On Wednesday 12 July 2006 18:02, Alan Cox wrote:
...
> Actually measuring time through the network is extremely doable given
> enough samples as is communication through delay perturbation. A good
> viterbi encoder/decoder will fish a signal out of very high noise. Yes
> you pay a lot in data rate at that point but it works.
The data rate is important: it can mean a difference between an attack
that is practical and one that is impractical. Although I suspect the
orders of magnitude in the sampling rate of rdtsc versus network
packet times is more important. Another source of timing information
could be two seccomp threads (scheduled to different cores/SMT
threads) comparing their relative progress. What made the L1 cache
miss side-channel so interesting was its very high bandwidth. Relative
progress timing techniques will yield lower side-channel bandwidth on
many interesting configurations.
> Anyway at the point you pass the bytecode through a processing filter
> you don't need SECCOMP because your filter can remove any syscall
> attempts.
Both int 80 and the rdtsc instructions are only 2 bytes long: they'll
generate too many false positives.
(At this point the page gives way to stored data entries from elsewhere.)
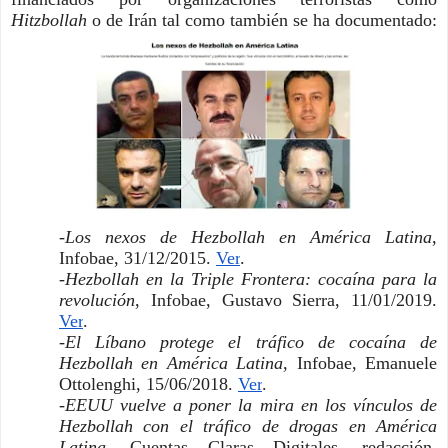
Hitzbollah
 o de Irán tal como también se ha documentado:
-
Los nexos de Hezbollah en América Latina
, 
Infobae, 31/12/2015. 
Ver
. 
-
Hezbollah en la Triple Frontera: cocaína para la 
revolución
, Infobae, Gustavo Sierra, 11/01/2019. 
Ver
. 
-
El Líbano protege el tráfico de cocaína de 
Hezbollah en América Latina
, Infobae, Emanuele 
Ottolenghi, 15/06/2018. 
Ver
. 
-
EEUU vuelve a poner la mira en los vínculos de 
Hezbollah con el tráfico de drogas en América 
Latina
, Cuentas Claras Digitales, redacción, 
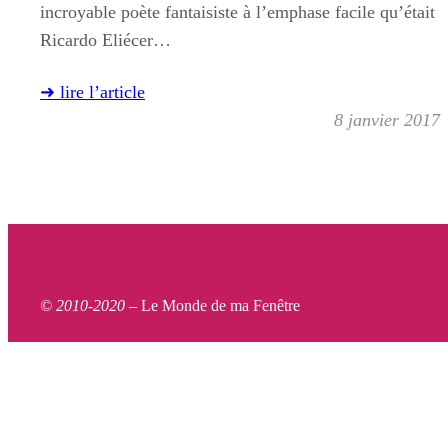
incroyable poète fantaisiste à l’emphase facile qu’était
Ricardo Eliécer…
➜ lire l’article
8 janvier 2017
© 2010-2020 –
Le Monde de ma Fenêtre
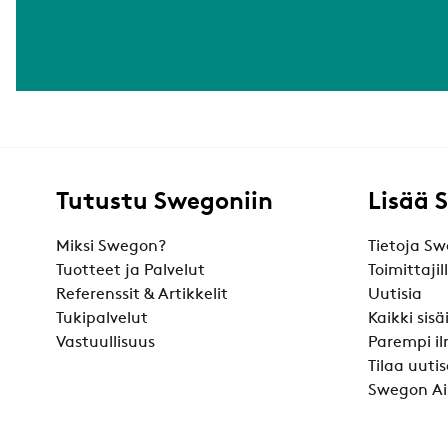
Tutustu Swegoniin
Lisää 
Miksi Swegon?
Tietoja Sw
Tuotteet ja Palvelut
Toimittajil
Referenssit & Artikkelit
Uutisia
Tukipalvelut
Kaikki sis
Vastuullisuus
Parempi il
Tilaa uutis
Swegon Ai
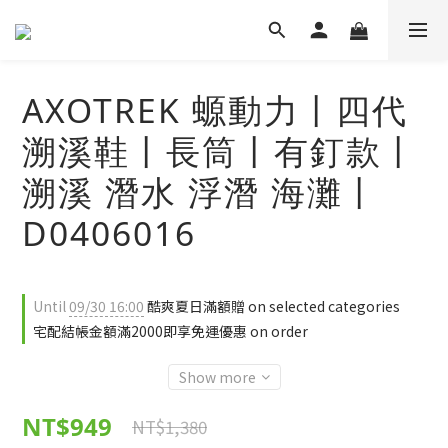
AXOTREK 螈動力丨四代
溯溪鞋丨長筒丨有釘款丨
溯溪 潛水 浮潛 海灘丨
D0406016
Until
09/30 16:00
酷爽夏日滿額贈 on selected categories
宅配結帳金額滿2000即享免運優惠 on order
Show more
NT$949
NT$1,380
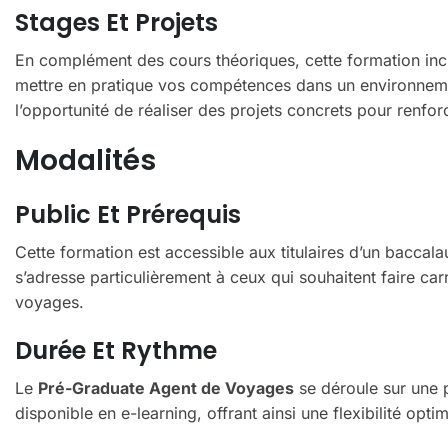
Stages Et Projets
En complément des cours théoriques, cette formation incl
mettre en pratique vos compétences dans un environnem
l’opportunité de réaliser des projets concrets pour renfo
Modalités
Public Et Prérequis
Cette formation est accessible aux titulaires d’un baccala
s’adresse particulièrement à ceux qui souhaitent faire car
voyages.
Durée Et Rythme
Le
Pré-Graduate Agent de Voyages
se déroule sur une 
disponible en e-learning, offrant ainsi une flexibilité opti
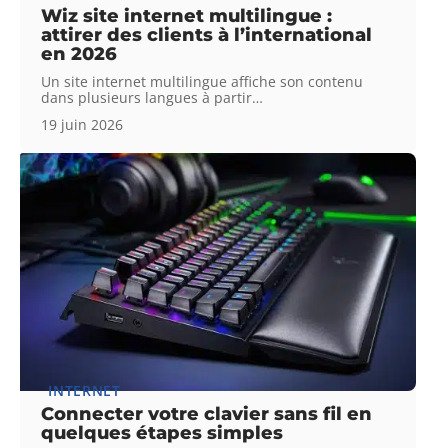
Wiz site internet multilingue :
attirer des clients à l’international
en 2026
Un site internet multilingue affiche son contenu
dans plusieurs langues à partir
…
19 juin 2026
INTERNET
Connecter votre clavier sans fil en
quelques étapes simples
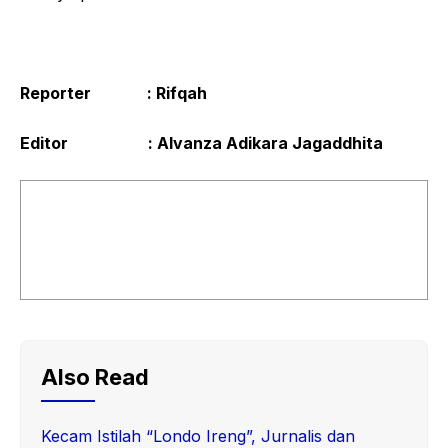
Reporter : Rifqah
Editor : Alvanza Adikara Jagaddhita
Also Read
Kecam Istilah “Londo Ireng”, Jurnalis dan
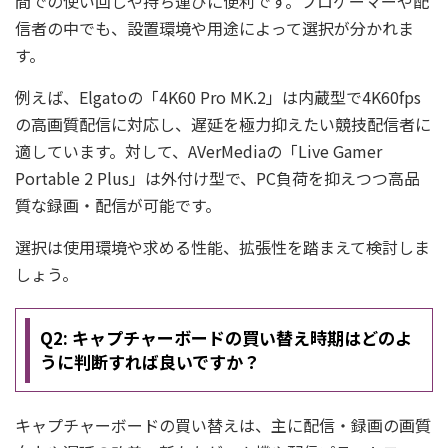
間での使い回しや持ち運びに便利です。プロゲーマーや配
信者の中でも、設置環境や用途によって選択が分かれま
す。
例えば、Elgatoの「4K60 Pro MK.2」は内蔵型で4K60fps
の高画質配信に対応し、遅延を極力抑えたい競技配信者に
適しています。対して、AVerMediaの「Live Gamer
Portable 2 Plus」は外付け型で、PC負荷を抑えつつ高品
質な録画・配信が可能です。
選択は使用環境や求める性能、拡張性を踏まえて検討しま
しょう。
Q2: キャプチャーボードの買い替え時期はどのよ
うに判断すれば良いですか？
キャプチャーボードの買い替えは、主に配信・録画の画質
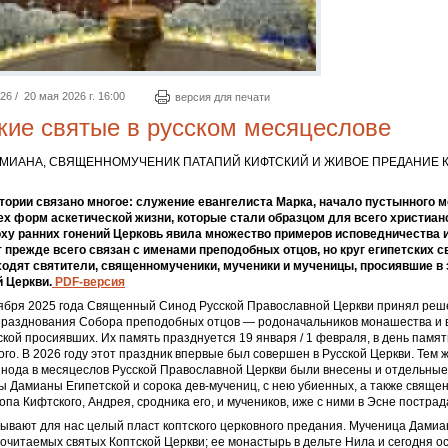
 / 20 мая 2026 г. 16:00
версия для печати
кие святые в русском месяцеслове
МИАНА, СВЯЩЕННОМУЧЕНИК ПАТАПИЙ КИФТСКИЙ И ЖИВОЕ ПРЕДАНИЕ 
стории связано многое: служение евангелиста Марка, начало пустынного 
ех форм аскетической жизни, которые стали образцом для всего христианс
оху ранних гонений Церковь явила множество примеров исповедничества 
т прежде всего связан с именами преподобных отцов, но круг египетских с
входят святители, священномученики, мученики и мученицы, просиявшие в
 Церкви.
PDF-версия
тября 2025 года Священный Синод Русской Православной Церкви принял реш
празднования Собора преподобных отцов — родоначальников монашества и в
ской просиявших. Их память празднуется 19 января / 1 февраля, в день памя
го. В 2026 году этот праздник впервые был совершен в Русской Церкви. Тем
нода в месяцеслов Русской Православной Церкви были внесены и отдельные
 Дамианы Египетской и сорока дев-мучениц, с нею убиенных, а также свяще
опа Кифтского, Андрея, сродника его, и мучеников, иже с ними в Эсне постра
ывают для нас целый пласт коптского церковного предания. Мученица Дами
почитаемых святых Коптской Церкви; ее монастырь в дельте Нила и сегодня о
It may be practical to filter out
the "f00f" instructions though.
And filtering isn't fail-safe from a security point-of-view: if you
miss a case you lose. For example, can the f00f bug still be triggered
if there are prefixes between the lock prefix and the cmpxchg8b? I
don't know, but if so you'll need to filter for those cases too.
Filtering may be a good idea, but I wouldn't want to rely on it alone.